Stored data entries
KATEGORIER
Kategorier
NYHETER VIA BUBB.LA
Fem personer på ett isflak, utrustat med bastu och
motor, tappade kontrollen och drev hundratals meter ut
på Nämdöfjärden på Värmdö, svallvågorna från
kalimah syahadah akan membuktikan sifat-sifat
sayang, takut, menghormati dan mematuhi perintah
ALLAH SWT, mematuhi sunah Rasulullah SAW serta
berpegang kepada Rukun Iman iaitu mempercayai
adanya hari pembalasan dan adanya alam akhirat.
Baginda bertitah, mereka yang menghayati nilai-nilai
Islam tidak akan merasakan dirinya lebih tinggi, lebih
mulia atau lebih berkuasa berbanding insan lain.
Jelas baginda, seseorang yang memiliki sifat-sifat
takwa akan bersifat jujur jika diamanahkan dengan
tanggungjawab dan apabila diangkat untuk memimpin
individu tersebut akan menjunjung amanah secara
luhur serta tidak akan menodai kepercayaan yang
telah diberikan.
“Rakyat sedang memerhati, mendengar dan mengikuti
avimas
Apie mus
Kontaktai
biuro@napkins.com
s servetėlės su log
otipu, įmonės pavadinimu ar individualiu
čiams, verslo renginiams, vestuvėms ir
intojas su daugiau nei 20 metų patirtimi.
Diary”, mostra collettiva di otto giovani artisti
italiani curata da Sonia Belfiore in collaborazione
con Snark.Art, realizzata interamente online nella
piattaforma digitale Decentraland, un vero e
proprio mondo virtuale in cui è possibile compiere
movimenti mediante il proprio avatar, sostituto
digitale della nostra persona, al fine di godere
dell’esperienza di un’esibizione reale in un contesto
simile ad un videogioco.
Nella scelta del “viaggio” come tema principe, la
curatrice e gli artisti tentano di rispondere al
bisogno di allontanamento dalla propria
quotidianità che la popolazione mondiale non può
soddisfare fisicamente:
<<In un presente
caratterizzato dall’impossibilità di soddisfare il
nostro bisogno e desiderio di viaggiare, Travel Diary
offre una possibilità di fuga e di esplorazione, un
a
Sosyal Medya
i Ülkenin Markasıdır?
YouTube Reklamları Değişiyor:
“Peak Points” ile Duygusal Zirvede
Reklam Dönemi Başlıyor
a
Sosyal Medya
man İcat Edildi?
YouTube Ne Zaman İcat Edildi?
==
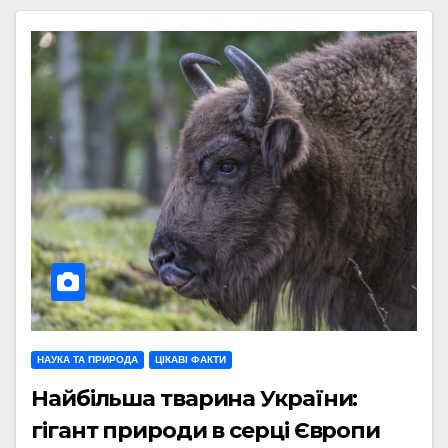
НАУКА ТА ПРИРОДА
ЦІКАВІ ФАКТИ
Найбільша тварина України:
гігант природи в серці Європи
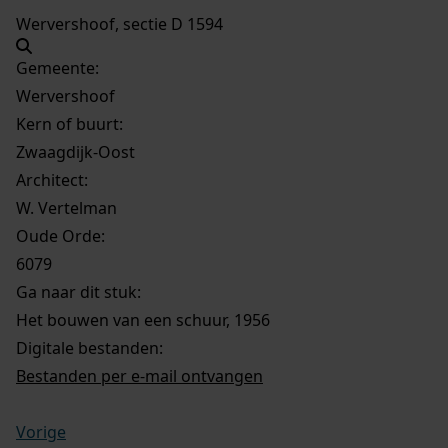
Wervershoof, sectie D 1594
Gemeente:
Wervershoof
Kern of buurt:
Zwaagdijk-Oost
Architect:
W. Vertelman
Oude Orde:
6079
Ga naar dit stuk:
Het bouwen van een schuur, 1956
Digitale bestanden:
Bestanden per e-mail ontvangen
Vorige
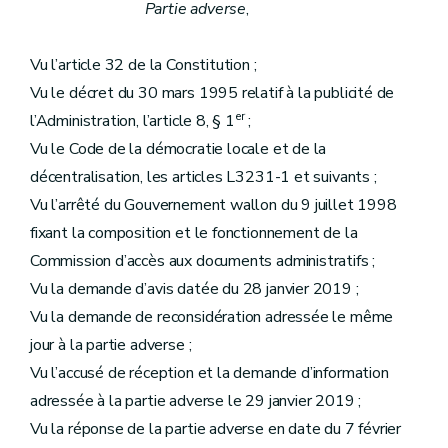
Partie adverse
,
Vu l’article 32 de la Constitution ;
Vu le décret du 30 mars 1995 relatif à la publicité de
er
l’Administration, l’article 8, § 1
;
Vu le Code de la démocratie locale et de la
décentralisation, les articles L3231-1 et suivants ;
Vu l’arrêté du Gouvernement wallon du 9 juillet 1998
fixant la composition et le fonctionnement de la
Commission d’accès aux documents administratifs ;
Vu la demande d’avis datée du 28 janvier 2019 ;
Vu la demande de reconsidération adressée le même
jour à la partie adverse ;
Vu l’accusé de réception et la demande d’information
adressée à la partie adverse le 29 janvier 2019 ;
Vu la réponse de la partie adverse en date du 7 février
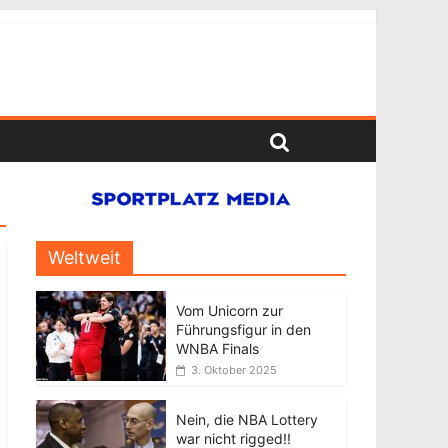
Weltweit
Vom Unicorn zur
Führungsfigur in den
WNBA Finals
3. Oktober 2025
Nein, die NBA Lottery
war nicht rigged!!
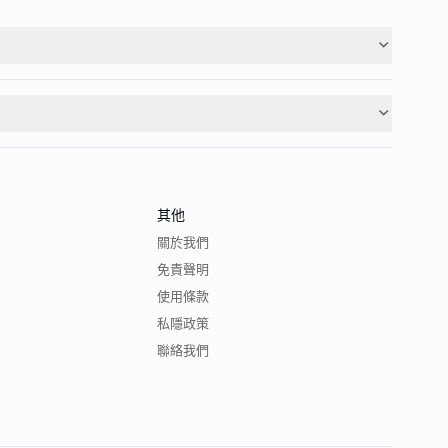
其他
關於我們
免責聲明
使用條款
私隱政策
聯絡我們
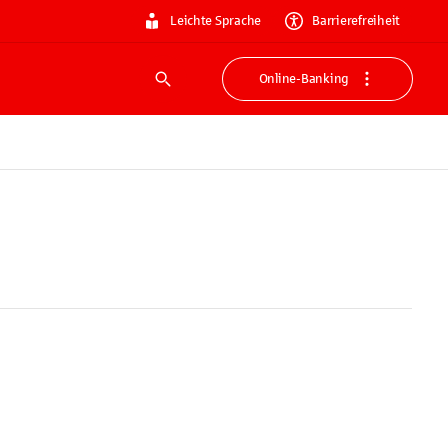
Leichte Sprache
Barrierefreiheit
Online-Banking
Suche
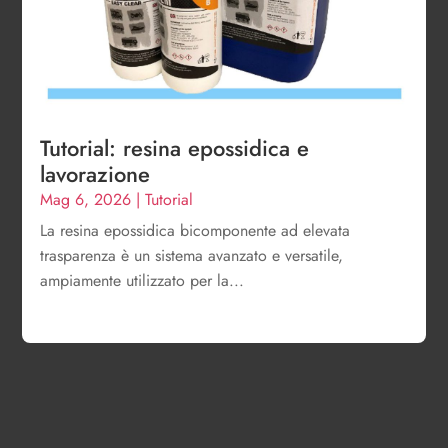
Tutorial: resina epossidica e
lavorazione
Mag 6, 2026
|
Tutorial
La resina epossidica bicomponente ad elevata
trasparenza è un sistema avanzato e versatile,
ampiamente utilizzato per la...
* * *
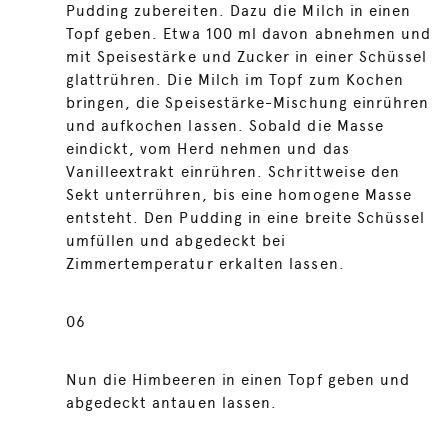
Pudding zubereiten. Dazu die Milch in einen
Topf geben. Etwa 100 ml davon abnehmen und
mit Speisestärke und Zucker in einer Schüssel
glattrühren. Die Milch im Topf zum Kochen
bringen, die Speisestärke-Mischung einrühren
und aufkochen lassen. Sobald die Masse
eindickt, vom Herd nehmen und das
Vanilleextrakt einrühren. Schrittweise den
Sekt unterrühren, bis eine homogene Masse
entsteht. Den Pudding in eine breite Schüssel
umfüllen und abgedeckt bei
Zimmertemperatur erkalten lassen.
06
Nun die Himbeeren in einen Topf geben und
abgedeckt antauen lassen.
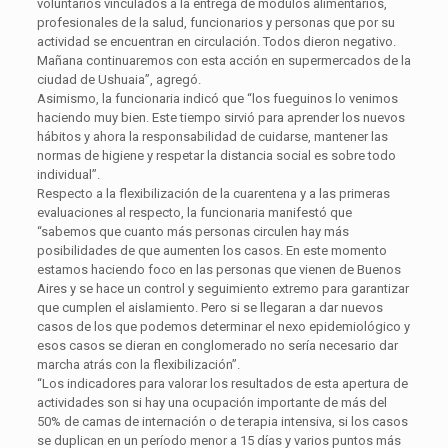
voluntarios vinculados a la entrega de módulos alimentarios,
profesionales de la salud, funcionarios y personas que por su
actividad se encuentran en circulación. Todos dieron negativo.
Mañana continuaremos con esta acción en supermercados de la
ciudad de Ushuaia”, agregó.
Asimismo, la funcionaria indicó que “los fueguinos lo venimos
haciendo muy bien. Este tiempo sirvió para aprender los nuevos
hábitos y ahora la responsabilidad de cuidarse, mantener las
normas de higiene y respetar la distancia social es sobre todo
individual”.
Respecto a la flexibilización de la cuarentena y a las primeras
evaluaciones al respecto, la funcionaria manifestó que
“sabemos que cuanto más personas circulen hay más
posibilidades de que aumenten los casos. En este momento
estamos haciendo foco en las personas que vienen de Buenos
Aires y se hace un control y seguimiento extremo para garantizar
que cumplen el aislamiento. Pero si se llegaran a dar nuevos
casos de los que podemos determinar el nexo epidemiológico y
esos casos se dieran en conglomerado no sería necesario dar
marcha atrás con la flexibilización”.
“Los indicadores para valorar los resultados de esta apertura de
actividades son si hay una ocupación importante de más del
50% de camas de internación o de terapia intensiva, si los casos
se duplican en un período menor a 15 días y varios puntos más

— TASK INSTRUCTIONS —
Return only the number of lines above in which the string "Diary" occurs.

— COMPLETED EXERCISE —
2